Social work literature, like other disciplines, reflect what is considered “current knowledge” about a certain topic area. Social work practitioners, researchers, educators often use literature to help guide their understanding of a particular group and the group’s experiences. Essentially, what is captured in literature serves as a representation of experience. For historically oppressed groups, especially, the way they are understood vis a vi social work literature has significant implications that can either perpetuate harmful deficit mis-orientations, or disrupt the hegemony of deficit by offering readers asset-based perspectives that include a critical understanding of the sociopolitical contexts shaping experience. Given the consequential link between literature and understanding, this study revisits an observation made by Greif, Hrabowski, and Maton (2000) in their study of African American mothers of academically successful sons. Their evaluation of social work literature on Black mothers between 1992-1996 found that much of the emphasis on these mothers focused on the negative. This updated exploration into social work literature on Black mothers hopes to provide insight into how social work literature has progressed since Greif’s and colleagues’ (2000) study. The study’s guiding question: How are Black mothers discussed in social work literature?

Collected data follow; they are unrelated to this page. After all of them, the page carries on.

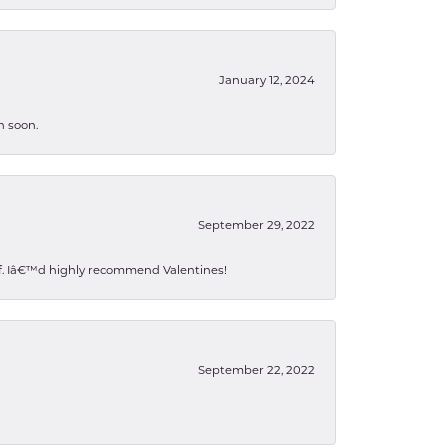
January 12, 2024
n soon.
September 29, 2022
 of. Iâ€™d highly recommend Valentines!
September 22, 2022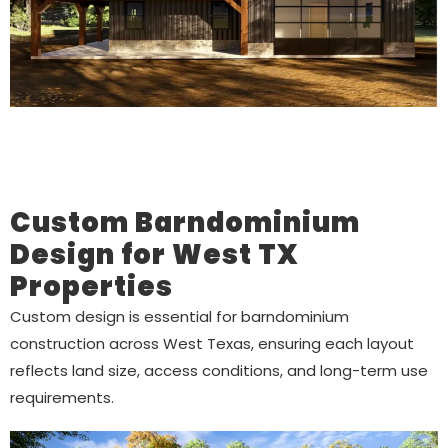
Custom Barndominium
Design for West TX
Properties
Custom design is essential for barndominium
construction across West Texas, ensuring each layout
reflects land size, access conditions, and long-term use
requirements.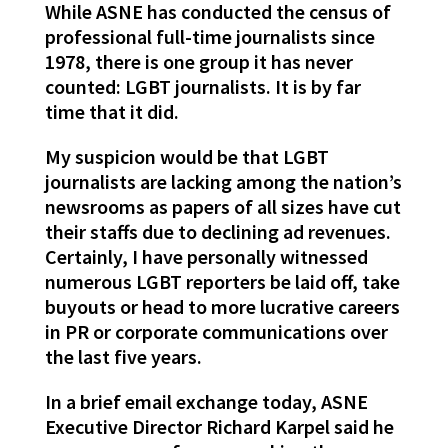
While ASNE has conducted the census of
professional full-time journalists since
1978, there is one group it has never
counted: LGBT journalists. It is by far
time that it did.
My suspicion would be that LGBT
journalists are lacking among the nation’s
newsrooms as papers of all sizes have cut
their staffs due to declining ad revenues.
Certainly, I have personally witnessed
numerous LGBT reporters be laid off, take
buyouts or head to more lucrative careers
in PR or corporate communications over
the last five years.
In a brief email exchange today, ASNE
Executive Director Richard Karpel said he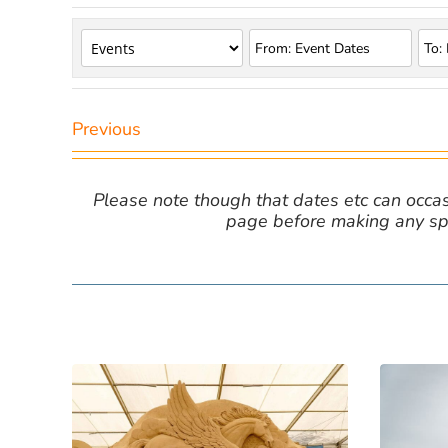
Previous
Please note though that dates etc can occasio
page before making any spe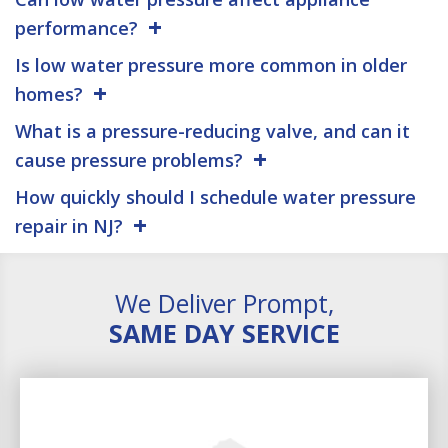
performance?
Is low water pressure more common in older
homes?
What is a pressure-reducing valve, and can it
cause pressure problems?
How quickly should I schedule water pressure
repair in NJ?
We Deliver Prompt,
SAME DAY SERVICE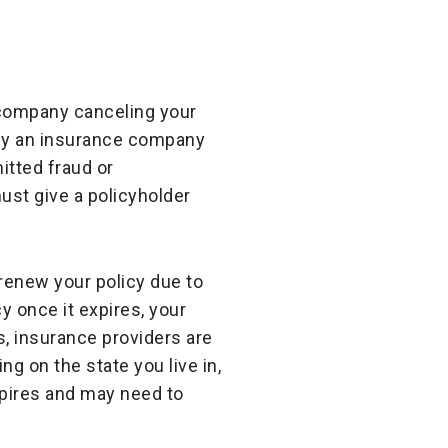
e company canceling your
hy an insurance company
itted fraud or
ust give a policyholder
enew your policy due to
cy once it expires, your
s, insurance providers are
ng on the state you live in,
xpires and may need to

Similar to Greif, Hrabowski, and Maton (2000), the authors conducted a content analysis of social work literature to determine how Black mothers are represented in research. A search of literature published between 2000-2018 was conducted in the Social Work Abstracts database using the key terms “black mother*” OR “african american mother*.” The authors selected articles for inclusion in the study if they met the subject-focused category of Black mothers if the content of the article contained a clearly identifiable discussion of Black mothers. Articles meeting these criteria (n=34) were examined closely to determine if representations of Black mothers were either deficit or strength-based.
Of the 34 articles published in Social Work Abstracts on Black mothers, only six (17.6%) articles had a positive, strength-based orientation. These articles discussed mothers in terms of personal agency, used culturally-relevant theoretical frameworks (i.e. womanist), and/or centered Black women’s unique perspectives. Consistent with Grief and colleagues (2000) the majority of articles on Black mothers were negative (82.4%; n=28), focusing primarily on issues related to low-income, depression, and/or violence.
Conclusions and Implications:
Social work literature on Black mothers has focused primarily on negative experiences rather than assets and strengths. This perspective not only severely limits the profession’s “knowledge” and understanding of Black motherhood but it also contributes to deficit beliefs and perpetuates harmful, controlling images of Black mothers. Also striking is that much of the literature make no mention of systemic interlocking inequities these mothers often confront. Social work educators, practitioners, and researchers must be keenly aware of the dominant ideologies and structural forces that frame Black motherhood. They must also recognize the critical role of mothers in African American culture, use culturally appropriate theories and design strategies that center the unique insights of Black mothers, and identify strategies that inform an anti-oppressive standpoint.